Why Africa Is Hungry and Knowledge Is Never Neutral
Some of the changes made possible by Gates's funding are welcome. An African Centre for Crop Improvement has been set up at the University of KwaZulu-Natal in South Africa, which is designed to change the way African agricultural scientists work. Rather than carting them off to Europe or North America, where they learn about the pressing agricultural issues facing French or American farmers, the new center encourages African scientists to face African challenges while based in Africa. Other Gates investments are geared toward training more women PhDs and providing an infrastructure to source food aid locally.
These are valuable efforts, but one might pause to ask why the need for such philanthropic intervention arose in the first place. The faltering quality of African agricultural research institutions, and the decline in government spending on agriculture, is a result of the budget austerity imposed by international financial institutions, such as the World Bank, in the 1980s and '90s. As Filipino scholar-activist Walden Bello has noted, Africa exported 1.3 million tons of food a year in the 1960s, but after being subject to international development loans and free-market fundamentalism, today it imports nearly 25 percent of its food. In a 2008 report, the Bank's internal evaluations group lambasted the policies that led to this situation. What the Gates Foundation is doing is using its private money to fund activities that once were in the public domain and were, albeit imperfectly, under democratic control.
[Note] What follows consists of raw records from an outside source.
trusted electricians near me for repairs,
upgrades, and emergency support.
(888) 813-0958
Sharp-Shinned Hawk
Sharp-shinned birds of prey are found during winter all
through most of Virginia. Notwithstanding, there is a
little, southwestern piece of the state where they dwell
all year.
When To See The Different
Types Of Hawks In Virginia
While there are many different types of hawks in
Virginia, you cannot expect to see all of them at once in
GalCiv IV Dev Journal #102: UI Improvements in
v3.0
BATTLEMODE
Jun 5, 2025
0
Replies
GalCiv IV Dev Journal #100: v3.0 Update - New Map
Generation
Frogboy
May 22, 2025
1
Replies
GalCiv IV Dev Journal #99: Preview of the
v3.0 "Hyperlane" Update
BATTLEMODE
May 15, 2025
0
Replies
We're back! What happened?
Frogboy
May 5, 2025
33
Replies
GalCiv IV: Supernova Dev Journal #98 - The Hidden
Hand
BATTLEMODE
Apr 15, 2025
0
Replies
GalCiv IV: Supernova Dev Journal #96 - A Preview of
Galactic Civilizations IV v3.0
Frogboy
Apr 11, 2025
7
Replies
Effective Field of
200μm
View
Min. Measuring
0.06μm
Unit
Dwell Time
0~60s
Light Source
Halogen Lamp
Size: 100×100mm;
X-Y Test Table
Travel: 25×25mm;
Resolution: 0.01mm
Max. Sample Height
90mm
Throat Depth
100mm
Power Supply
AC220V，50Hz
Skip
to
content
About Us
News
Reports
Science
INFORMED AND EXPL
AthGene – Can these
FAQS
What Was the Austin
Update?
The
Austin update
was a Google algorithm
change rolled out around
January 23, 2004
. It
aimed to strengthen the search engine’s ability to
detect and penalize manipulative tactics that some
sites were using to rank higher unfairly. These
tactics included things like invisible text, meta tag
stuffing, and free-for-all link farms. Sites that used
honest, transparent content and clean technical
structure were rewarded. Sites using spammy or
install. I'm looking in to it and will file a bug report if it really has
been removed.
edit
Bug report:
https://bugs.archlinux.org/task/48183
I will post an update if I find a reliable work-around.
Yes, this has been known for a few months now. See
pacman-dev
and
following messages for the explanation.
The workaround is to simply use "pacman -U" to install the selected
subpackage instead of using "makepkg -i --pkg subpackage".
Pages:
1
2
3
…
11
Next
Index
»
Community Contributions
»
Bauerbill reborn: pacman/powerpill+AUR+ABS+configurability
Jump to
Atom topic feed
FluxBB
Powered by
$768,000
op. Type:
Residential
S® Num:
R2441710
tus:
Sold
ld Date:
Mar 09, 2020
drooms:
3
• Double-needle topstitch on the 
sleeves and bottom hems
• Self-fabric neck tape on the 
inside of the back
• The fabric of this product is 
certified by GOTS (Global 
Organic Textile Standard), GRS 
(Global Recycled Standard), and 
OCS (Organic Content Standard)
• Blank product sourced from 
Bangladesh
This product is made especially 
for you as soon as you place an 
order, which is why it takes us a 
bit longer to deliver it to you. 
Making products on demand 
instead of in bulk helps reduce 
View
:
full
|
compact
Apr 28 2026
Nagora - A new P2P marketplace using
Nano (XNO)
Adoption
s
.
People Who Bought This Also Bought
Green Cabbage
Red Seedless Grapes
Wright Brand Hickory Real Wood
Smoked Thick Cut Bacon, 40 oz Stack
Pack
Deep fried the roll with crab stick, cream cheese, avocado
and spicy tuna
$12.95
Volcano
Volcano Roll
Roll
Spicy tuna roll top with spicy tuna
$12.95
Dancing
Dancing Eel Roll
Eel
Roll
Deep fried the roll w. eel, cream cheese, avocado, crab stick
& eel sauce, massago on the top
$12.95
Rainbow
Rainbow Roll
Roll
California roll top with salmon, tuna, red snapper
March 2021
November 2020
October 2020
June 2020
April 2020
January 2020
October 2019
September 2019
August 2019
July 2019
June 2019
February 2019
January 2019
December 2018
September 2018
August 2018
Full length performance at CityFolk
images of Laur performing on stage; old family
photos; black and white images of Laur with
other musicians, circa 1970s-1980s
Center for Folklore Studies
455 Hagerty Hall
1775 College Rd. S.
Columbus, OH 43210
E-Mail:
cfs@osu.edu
The preference for private sector contributions to agriculture shapes the Gates Foundation's funding priorities. In a number of grants, for instance, one corporation appears repeatedly--Monsanto. To some extent, this simply reflects Monsanto's domination of industrial agricultural research. There are, however, notable synergies between Gates and Monsanto: both are corporate titans that have made millions through technology, in particular through the aggressive defense of proprietary intellectual property. Both organizations are suffused by a culture of expertise, and there's some overlap between them. Robert Horsch, a former senior vice president at Monsanto, is, for instance, now interim director of Gates's agricultural development program and head of the science and technology team. Travis English and Paige Miller, researchers with the Seattle-based Community Alliance for Global Justice, have uncovered some striking trends in Gates Foundation funding. By following the money, English told us that "AGRA used funds from the Bill and Melinda Gates Foundation to write twenty-three grants for projects in Kenya. Twelve of those recipients are involved in research in genetically modified agriculture, development or advocacy. About 79 percent of funding in Kenya involves biotech in one way or another." And, English says, "so far, we have found over $100 million in grants to organizations connected to Monsanto."
This isn't surprising in light of the fact that Monsanto and Gates both embrace a model of agriculture that sees farmers suffering a deficit of knowledge--in which seeds, like little tiny beads of software, can be programmed to transmit that knowledge for commercial purposes. This assumes that Green Revolution technologies--including those that substitute for farmers' knowledge--are not only desirable but neutral. Knowledge is never neutral, however: it inevitably carries and influences relations of power.